La minor disponibilità economica, per esempio, ha senza dubbio velocizzato una tendenza in atto da tempo, ma su ritmi più contenuti: la migrazione verso auto di dimensioni più piccole, più adatte al traffico caotico e convulso delle grandi città. Ma anche confortevoli e ben equipaggiate come si conviene alla vettura da famiglia, soprattutto se la famiglia deve rinunciare alla seconda auto.
Una tendenza non solo europea – il nostro concetto di piccola auto si sta imponendo anche negli Usa – che dovrebbe favorire la competenza specifica accumulata negli anni dai paladini del "piccolo è bello" come Fiat e i costruttori francesi.

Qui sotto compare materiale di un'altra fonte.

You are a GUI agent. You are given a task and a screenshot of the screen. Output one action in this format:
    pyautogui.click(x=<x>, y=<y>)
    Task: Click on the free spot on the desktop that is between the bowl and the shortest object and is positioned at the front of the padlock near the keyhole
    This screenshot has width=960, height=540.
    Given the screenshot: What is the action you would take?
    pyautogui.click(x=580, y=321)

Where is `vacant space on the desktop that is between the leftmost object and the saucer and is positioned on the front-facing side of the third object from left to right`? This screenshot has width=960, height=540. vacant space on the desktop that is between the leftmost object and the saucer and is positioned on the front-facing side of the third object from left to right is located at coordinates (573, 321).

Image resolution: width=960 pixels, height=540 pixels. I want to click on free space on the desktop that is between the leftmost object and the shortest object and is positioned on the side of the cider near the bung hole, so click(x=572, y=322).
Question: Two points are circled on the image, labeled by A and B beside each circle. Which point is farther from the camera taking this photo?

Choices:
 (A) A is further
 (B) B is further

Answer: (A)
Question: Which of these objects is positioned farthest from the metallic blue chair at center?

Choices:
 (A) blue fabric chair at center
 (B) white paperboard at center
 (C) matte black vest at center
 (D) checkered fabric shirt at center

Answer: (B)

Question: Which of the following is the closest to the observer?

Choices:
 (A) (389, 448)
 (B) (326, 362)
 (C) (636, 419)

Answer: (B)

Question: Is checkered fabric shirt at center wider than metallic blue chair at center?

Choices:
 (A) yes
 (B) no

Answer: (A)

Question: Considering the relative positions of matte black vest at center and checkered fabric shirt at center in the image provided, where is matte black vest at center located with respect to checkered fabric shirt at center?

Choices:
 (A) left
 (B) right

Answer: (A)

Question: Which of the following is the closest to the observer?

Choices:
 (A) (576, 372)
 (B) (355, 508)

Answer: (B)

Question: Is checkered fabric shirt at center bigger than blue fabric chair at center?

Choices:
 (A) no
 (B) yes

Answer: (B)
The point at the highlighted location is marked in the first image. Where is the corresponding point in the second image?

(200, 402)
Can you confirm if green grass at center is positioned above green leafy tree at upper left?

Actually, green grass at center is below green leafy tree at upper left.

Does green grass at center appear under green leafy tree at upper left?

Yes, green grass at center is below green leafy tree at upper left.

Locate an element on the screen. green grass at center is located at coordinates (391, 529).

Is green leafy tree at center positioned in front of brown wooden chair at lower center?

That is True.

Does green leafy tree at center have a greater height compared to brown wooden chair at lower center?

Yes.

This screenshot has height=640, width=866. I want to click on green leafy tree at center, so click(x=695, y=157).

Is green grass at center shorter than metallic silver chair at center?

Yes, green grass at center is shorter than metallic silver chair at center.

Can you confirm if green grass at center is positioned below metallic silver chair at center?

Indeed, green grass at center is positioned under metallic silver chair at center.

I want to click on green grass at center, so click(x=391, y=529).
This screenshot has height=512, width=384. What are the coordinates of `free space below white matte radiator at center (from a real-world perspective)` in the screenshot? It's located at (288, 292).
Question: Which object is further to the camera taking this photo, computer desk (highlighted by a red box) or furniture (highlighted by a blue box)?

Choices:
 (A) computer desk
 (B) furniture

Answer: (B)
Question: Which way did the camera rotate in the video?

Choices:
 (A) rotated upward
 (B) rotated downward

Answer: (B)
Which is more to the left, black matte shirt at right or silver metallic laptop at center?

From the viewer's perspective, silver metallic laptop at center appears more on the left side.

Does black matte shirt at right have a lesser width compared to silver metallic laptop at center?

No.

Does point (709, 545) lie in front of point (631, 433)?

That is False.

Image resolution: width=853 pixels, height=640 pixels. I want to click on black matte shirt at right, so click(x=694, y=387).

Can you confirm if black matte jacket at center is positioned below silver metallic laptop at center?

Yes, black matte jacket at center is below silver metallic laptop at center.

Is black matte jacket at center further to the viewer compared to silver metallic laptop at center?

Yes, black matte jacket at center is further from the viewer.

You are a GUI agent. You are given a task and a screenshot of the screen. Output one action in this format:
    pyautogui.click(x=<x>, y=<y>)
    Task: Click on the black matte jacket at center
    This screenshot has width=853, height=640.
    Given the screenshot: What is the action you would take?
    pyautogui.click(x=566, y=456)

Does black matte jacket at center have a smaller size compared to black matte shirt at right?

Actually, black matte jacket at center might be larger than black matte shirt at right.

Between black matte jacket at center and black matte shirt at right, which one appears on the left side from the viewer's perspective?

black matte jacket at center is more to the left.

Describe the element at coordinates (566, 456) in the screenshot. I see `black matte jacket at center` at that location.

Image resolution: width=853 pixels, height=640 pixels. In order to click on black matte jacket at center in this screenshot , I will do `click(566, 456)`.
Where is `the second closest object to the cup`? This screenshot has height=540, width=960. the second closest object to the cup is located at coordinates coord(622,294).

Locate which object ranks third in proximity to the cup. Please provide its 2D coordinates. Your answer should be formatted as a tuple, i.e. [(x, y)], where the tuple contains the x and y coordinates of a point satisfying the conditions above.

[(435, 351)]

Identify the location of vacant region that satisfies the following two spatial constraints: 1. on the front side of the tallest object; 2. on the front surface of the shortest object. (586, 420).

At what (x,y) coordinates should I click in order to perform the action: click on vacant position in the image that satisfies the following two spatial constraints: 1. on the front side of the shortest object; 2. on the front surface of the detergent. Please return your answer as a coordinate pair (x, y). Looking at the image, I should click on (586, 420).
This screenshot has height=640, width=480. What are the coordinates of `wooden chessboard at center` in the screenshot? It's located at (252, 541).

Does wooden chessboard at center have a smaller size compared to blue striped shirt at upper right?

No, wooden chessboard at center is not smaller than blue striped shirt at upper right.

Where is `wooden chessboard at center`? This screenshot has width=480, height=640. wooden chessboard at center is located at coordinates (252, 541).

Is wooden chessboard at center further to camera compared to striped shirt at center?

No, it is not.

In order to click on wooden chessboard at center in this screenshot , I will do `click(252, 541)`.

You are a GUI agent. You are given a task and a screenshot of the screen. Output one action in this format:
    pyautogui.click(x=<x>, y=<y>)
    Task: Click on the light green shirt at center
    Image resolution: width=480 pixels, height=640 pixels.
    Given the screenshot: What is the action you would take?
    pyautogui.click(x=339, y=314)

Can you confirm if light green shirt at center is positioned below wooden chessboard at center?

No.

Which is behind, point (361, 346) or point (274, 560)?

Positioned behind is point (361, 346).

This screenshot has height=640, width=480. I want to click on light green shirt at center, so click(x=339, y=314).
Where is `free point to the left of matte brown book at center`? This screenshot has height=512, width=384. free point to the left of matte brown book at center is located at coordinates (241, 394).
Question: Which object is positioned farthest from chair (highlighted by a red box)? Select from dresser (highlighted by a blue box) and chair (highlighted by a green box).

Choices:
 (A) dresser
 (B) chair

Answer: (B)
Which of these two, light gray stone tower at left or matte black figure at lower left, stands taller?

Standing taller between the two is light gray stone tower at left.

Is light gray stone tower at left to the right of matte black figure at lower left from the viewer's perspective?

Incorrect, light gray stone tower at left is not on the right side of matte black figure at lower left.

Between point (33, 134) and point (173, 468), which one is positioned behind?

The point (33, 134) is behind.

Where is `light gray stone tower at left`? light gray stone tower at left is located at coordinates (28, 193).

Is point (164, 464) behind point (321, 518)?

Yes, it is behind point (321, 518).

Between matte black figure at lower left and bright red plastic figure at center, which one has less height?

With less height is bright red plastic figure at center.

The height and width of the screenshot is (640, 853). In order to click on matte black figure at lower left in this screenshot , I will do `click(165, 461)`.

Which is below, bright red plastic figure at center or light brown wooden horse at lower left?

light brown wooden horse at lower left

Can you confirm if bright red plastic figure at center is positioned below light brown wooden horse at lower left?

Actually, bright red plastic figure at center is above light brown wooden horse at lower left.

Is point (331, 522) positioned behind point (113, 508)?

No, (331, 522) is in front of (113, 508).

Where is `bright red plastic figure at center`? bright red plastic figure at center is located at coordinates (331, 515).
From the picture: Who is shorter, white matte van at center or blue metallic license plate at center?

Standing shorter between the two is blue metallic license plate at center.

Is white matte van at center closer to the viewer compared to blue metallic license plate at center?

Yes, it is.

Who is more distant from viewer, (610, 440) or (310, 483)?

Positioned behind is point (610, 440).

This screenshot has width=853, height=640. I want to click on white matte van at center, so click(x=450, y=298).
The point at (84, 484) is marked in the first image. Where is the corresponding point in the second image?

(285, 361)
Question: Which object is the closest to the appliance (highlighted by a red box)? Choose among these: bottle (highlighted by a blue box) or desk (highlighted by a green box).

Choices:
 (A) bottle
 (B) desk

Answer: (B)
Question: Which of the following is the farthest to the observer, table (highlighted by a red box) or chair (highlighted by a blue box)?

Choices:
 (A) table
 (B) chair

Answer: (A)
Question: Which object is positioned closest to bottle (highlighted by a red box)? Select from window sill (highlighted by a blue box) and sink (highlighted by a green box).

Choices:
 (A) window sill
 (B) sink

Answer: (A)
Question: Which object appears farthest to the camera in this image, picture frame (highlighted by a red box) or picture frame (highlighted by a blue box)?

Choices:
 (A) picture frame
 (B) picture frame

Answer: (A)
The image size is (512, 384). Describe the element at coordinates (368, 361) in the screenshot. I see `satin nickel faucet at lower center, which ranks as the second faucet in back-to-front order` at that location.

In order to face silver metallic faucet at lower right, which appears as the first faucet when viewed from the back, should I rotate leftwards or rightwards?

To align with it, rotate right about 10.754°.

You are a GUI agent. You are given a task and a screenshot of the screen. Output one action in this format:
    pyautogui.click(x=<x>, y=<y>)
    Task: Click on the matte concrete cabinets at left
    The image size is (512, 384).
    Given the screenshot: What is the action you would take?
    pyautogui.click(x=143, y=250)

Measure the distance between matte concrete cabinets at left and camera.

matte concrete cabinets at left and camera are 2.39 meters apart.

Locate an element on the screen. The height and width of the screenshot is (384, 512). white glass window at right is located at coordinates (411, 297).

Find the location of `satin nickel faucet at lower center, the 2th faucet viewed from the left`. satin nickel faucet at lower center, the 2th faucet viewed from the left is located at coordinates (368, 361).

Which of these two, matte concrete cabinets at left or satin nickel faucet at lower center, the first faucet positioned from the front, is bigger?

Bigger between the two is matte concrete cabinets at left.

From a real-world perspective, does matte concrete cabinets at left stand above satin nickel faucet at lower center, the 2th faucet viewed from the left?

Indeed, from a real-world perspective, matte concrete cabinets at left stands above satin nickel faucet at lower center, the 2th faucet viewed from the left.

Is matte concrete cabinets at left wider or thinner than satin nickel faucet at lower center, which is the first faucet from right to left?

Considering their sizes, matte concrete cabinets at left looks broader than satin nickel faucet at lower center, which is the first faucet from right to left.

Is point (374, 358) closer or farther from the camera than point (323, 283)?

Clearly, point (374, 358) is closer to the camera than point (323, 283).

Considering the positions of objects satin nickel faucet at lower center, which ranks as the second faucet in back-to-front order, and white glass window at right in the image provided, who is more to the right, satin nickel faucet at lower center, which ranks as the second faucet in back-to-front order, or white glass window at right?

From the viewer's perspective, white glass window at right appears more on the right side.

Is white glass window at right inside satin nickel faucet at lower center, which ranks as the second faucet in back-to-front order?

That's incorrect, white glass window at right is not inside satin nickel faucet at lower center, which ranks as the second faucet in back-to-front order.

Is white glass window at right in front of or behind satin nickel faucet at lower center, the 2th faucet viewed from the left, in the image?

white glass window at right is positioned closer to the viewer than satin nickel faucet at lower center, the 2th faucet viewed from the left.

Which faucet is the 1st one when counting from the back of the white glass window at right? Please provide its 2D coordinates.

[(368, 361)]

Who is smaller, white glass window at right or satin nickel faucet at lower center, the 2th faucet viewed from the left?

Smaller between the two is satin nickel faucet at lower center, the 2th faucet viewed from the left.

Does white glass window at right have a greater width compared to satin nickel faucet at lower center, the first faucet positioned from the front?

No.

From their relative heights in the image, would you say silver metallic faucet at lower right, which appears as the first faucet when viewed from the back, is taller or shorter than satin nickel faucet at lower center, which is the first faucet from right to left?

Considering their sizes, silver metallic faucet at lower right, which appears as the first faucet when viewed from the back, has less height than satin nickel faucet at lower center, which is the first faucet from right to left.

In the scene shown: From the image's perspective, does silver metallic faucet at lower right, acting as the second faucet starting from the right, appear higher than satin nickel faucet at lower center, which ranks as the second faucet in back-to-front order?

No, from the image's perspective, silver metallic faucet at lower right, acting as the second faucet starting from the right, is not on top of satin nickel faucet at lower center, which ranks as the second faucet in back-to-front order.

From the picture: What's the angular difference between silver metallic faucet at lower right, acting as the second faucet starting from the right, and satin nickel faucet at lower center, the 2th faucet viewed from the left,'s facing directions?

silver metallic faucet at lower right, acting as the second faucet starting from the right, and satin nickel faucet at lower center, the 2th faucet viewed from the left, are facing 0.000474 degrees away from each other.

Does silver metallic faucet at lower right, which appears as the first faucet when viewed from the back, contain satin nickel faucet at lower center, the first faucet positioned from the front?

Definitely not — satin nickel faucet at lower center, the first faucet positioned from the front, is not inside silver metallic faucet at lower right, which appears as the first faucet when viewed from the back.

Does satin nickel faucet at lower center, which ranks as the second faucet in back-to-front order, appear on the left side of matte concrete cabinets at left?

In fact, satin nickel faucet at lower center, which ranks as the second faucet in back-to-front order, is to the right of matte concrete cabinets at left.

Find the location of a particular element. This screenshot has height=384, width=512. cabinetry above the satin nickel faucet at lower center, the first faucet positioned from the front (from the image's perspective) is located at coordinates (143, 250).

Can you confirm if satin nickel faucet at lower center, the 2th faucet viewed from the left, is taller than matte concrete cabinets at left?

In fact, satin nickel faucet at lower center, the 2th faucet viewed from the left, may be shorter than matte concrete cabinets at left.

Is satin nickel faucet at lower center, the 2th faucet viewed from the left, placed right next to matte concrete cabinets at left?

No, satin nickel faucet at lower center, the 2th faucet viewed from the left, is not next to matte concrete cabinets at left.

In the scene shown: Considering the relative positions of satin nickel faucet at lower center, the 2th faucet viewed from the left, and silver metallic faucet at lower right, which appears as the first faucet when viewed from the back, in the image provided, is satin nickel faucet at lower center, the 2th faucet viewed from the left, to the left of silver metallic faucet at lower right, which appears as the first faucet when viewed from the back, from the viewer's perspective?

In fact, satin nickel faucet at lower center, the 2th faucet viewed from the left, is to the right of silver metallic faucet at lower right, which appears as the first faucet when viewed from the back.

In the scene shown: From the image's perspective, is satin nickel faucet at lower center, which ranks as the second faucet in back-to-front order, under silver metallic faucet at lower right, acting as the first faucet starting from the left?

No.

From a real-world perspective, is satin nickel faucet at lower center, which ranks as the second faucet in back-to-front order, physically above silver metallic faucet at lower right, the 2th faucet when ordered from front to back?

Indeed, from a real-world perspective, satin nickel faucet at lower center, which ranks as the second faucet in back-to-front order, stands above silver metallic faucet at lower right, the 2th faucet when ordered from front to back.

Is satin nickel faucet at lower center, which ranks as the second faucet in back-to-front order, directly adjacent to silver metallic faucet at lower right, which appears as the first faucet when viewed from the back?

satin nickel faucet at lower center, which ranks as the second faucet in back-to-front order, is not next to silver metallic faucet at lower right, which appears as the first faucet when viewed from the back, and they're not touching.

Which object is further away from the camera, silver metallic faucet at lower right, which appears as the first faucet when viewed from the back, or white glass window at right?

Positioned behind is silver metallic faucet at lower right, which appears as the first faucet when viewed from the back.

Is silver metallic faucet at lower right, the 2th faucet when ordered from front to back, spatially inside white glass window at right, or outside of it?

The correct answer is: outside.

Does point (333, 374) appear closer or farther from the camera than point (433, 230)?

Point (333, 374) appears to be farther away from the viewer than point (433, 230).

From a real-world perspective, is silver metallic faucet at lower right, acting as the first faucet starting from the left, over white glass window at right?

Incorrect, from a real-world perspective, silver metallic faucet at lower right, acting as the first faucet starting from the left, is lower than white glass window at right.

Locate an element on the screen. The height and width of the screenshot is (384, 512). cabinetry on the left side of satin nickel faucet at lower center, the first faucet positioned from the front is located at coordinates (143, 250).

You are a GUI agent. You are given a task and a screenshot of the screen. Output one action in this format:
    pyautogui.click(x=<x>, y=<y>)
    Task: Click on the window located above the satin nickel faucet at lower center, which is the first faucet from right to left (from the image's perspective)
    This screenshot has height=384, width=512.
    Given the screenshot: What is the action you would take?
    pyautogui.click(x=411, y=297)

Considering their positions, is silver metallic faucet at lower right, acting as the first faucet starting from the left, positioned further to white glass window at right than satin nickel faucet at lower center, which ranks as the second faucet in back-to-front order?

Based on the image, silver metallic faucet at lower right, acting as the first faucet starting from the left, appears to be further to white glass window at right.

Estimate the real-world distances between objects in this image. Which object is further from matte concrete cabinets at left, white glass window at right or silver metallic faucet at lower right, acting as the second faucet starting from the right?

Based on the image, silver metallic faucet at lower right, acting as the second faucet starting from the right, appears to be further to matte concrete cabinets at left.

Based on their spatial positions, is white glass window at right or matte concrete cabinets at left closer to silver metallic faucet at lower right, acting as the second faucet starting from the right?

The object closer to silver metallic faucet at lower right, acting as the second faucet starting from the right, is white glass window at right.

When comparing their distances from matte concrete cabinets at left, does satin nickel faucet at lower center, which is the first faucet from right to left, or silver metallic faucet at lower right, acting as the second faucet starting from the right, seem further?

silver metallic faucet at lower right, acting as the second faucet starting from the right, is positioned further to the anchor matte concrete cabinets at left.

Ma che suscita anche l'interesse delle marche premium, soprattutto tedesche, che si preparano a migrare verso i segmenti inferiori – finora guardati con un pizzico di snobistico distacco – per cogliere queste nuove opportunità di crescita e, last but not least, per abbassare le emissioni medie delle rispettive gamme.
L'altro terreno di competizione che suscita crescenti attenzioni si chiama low cost. La definizione, inizialmente "tagliata" sui mercati di prima motorizzazione, viene oggi ritenuta credibile anche nelle aree motoristicamente più evolute. Non a caso la Fiat, come anticipato dal sempre ben informato "Automotive News Europe", avrebbe proprio l'Europa occidentale nel mirino di tre auto low cost da lanciare con un brand autonomo a partire dal 2010. E non c'è solo il Lingotto a muoversi in questa direzione. La concorrenza sarà accesa e a tutto campo, perché su questo terreno il modello di business delle industrie mature sembra meno convincente di quello dei player emergenti (come cinesi e indiani) che low cost ci sono nati.
Insomma, per il futuro si cambia. E il cambiamento, soprattutto se è epocale, comporta delle sofferenze: soffrono le case, soffrono molto i componentisti, soffrono moltissimo le reti di vendita. Ma l'automobile, lo speriamo e ci crediamo, saprà ritrovare presto la strada della crescita.